At what turned out to be the second-to-last house for trick or treating, I noticed that my son Danaan, age six at the time, was doing a light dance as he waited for the candy to be disbursed. Seeing the choreography was similar to steps he does in the middle of the night while trying to remember which room contains a toilet, I yelled at him to dance straight to the car. I knew time was short. And while I calculated the chance of making it home before his bladder exploded, he turned and walked straight through the valley of the shadow of tooth decay to the next door.

And yes this house proved to be his last chance for free candy. By now the dance at the door rivaled the rhythm of an early morning aerobics class. He could barely hold his bag open. He had the focus of a cat waiting for the mouse to peek out.
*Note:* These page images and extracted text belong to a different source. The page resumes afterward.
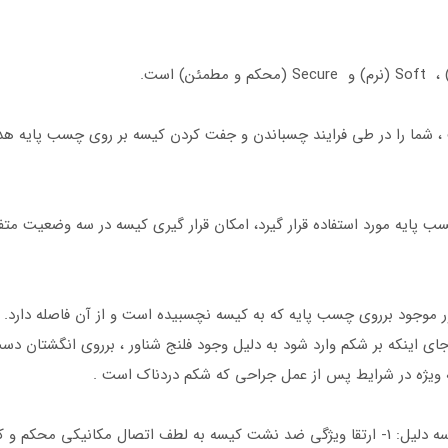
سان)، که با خلاقیت ، شما را در طی فرایند چسباندن و جفت کردن کیسه بر روی چسب پ
ب پایه مورد استفاده قرار گیرد، امکان قرار گیری کیسه در سه وضعیت متف
 به خاطر فلنج شناور موجود برروی چسب پایه که به کیسه نچسبیده است و از آن فاص
ای اینکه بر شکم وارد شود به دلیل وجود فلنج شناور ، برروی انگشتان د
ه ویژه در شرایط پس از عمل جراحی که شکم دردناک است .
سیستم جفت شونده Secure (محکم و مطمئن) به سه دلیل: 1- ارتقا ویژگی ضد نشت کیسه به لطف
The focus had been the anticipated candy--was it a real Snickers or the “fun” size? (And don’t we all agree that a real fun size would be a foot long?) But the focus changed. Now it was like the vulture eating in the middle of the road, who thinks to himself, “Can I take one more bite before the on-coming truck hits me?”

Or sure he could have said, “Excuse me Ma’am, thanks again for the Smarties, but I was wondering if I could use your bathroom before I pee my pants?” But of course, this doesn’t happen. And I would have bet a Big Hunk, on that one. I was six once. I peed my pants right there in the lunch room because I was afraid to ask someone where the little boy’s room was. And then I had to sit there all during lunch hoping it would dry before I had to go back to class. It didn’t.

I knew Danaan wouldn’t ask. I knew it really was the last door as he scampered down the steps and raced to the car. I also knew we were in trouble as his steps moved quickly from the high-energy, high-stepping stride of a bathroom seeker, to the slow, wide-walking waltz of a shower seeker. His face morphed from a candy thrill-seeker to the Pillsbury doughboy who just met a rolling pin.

The appropriate response to his state was unclear. There is just something funny about the walk of a kid who has just peed his pants, and as much I as wanted to bust out laughing, I had to restrain. He wasn’t sure how to respond either. This was the first time his bladder almost exploded on Candy Night.

His face was a menu of embarrassed laughter and suppressed tears. When he got to the car, I had to make a mature decision. Where do you seat a soiled kid? Do I have him waddle along the side of the car the remaining blocks home? Do I have him ride on the hood? Putting him in the trunk on Halloween was probably not a good idea. Do I go home and get the truck? Call a tow truck? And then I remember he has enough candy in his bag to keep us most saturated in calories until next October. “Hop in bud!” I say warmly. “Let me hold your bag for you.”